Our perceptions are changing. The inventions, the tools, the techniques follow a parallel path to these ideas. Photography is such a representation of our times. This avatar of our times has broken the boundaries of our experience, it has immersed itself into the fine arts. Similarly, this advent of photography has injected new energy into other contemporary fields of learning. The visual divides of a canvas are no longer a threat to the painter, rather she has learnt to incorporate it into her visual language. Her frame can now be invaded by peripheral objects that interject, exude, linger at the edges. The snapshot aesthetic has been appropriated into her language. What is interesting is that such visual grammar was in use even before photography was invented. Perhaps this was a pre-visualisation of photographic forms in our minds. It manifests itself in woodcuts. Perhaps the impressionists were inspired by Japanese printmakers in the same way that the visual truncation of photography has influenced other visual artists.

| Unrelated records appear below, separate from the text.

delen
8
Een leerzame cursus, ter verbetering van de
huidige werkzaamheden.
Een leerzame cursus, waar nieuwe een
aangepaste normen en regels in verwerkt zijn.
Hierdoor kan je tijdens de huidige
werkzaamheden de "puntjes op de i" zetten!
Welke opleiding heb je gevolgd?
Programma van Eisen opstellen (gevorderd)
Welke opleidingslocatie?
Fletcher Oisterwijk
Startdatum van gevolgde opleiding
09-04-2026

In the early days, photography was perceived as a threat by painters, but instead they have gained a new independence and a different visual grammar. It was the impressionists that led the way to this change. The aspects of photography that were trapped within the accepted norms of painting have also found new freedoms. The techniques of dissemination, as well as the specificities of production have become modes of expression for the artist. Freed of the rigidities of material taboos, there is a new democratization in the arts. The modes of production have opened new doors. There was a time when artists followed pre-determined layouts or set ideas which were enacted in the studio. Now they migrate to the open, letting their experiences guide their artistic rendering. No longer does their art work need to conform to a fixed visual straightjacket. The acceptance of this uncertainty has been liberating. The edges are now blurred. The brush has taken on new forms. The ability to freeze fleeting moments, has led to time and timelessness becoming elements of construction. The appropriation of photography has led to a modernization of the arts.

Photography has become a vital ingredient not only of visual arts, but of visual culture. But art critics and intellectuals have raised questions about the creativity and aesthetic validity of the medium. However it was in 1859 when photography held its own space in the Paris Annual Art Exhibition. A few years later in 1863, after a few legal skirmishes, photography was officially recognized as an art form by the French government.

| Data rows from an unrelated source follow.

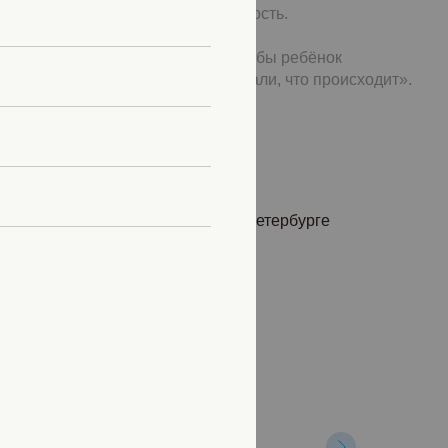
ли вы сами чувствуете растерянность.
 направление помогает в том, чтобы ребёнок
бя устойчивее, а родители понимали, что происходит».
айн, офлайн в кабинете в Санкт-Петербурге
карте]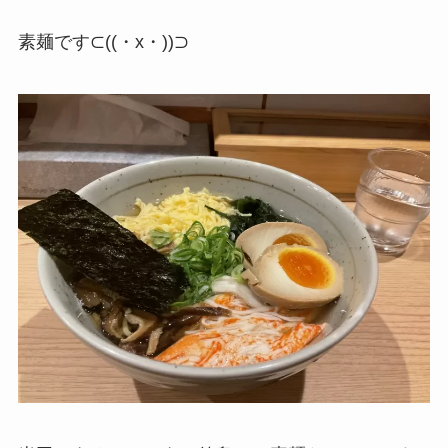
素麺です⊂((・x・))⊃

While painting has been influenced by photography through seen and unseen ways, photography too has gained through the discipline of the visual arts. The pictorial syntax of painting has evolved over time. Many consider photography to have a ?pictorial syntax without a syntax?. There are others who think photography is a literal rendering rather than a representation of reality. That it is a receptacle for reality, and can hold no more than what is visually obvious. That it does not have the independence that other visual art forms have. These questions about the validity of photography as an art form have now lost relevance. What a photograph holds depends upon who, when, where and how, it is presented and contextualised. The postscript film ?Letter to Jane? (1972) directed by Jean-Luc Godard and Jean-Pierre Gorin, is a back-and-forth narration by both Godard and Gorin. The Hollywood actress Jane Fonda had gone to Hanoi during the Vietnam war. A photo of her was printed in the French newspaper L?Express. The film serves as a 52-minute cinematic essay that deconstructs the single news photograph.

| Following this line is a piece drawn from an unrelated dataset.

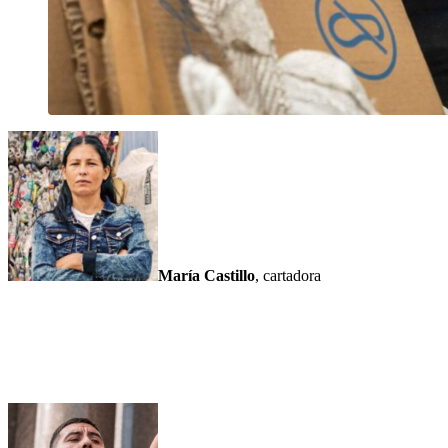
María Castillo
, cartadora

It is difficult to value a medium based on its specific characteristics. It depends upon time, space and context, and the perceptions of the individuals or collectives that surround it. It is true, that photography can seek out, hold, capture and select, or arrange. While it may differ in modes of creative production, are these not intrinsic to all other art forms? In practice these categorizations depend upon the depth of intellectual ability, the sensitivity, the passion, and even the knowledge of the one who decides. That is precisely why creative work varies with time, space and context. Marcel Duchamp?s ?Fountain?, opened up new spaces for creativity. Soon the tools, the medium and the process, of art became secondary, the ideas and the concepts became the central elements. Duchamp inverted a urinal and called it art. He established the relationship with the roots of one?s work with what one created. He linked creativity with history and culture. His notion that art could be about ideas rather than material things revolutionised thinking about art. When this urinal, through its presentation lost its original functionality, then it entered a new space. Took on new meanings. So the construction of the artwork, or the creativity in its form gave way to the ideas and concepts of the artist.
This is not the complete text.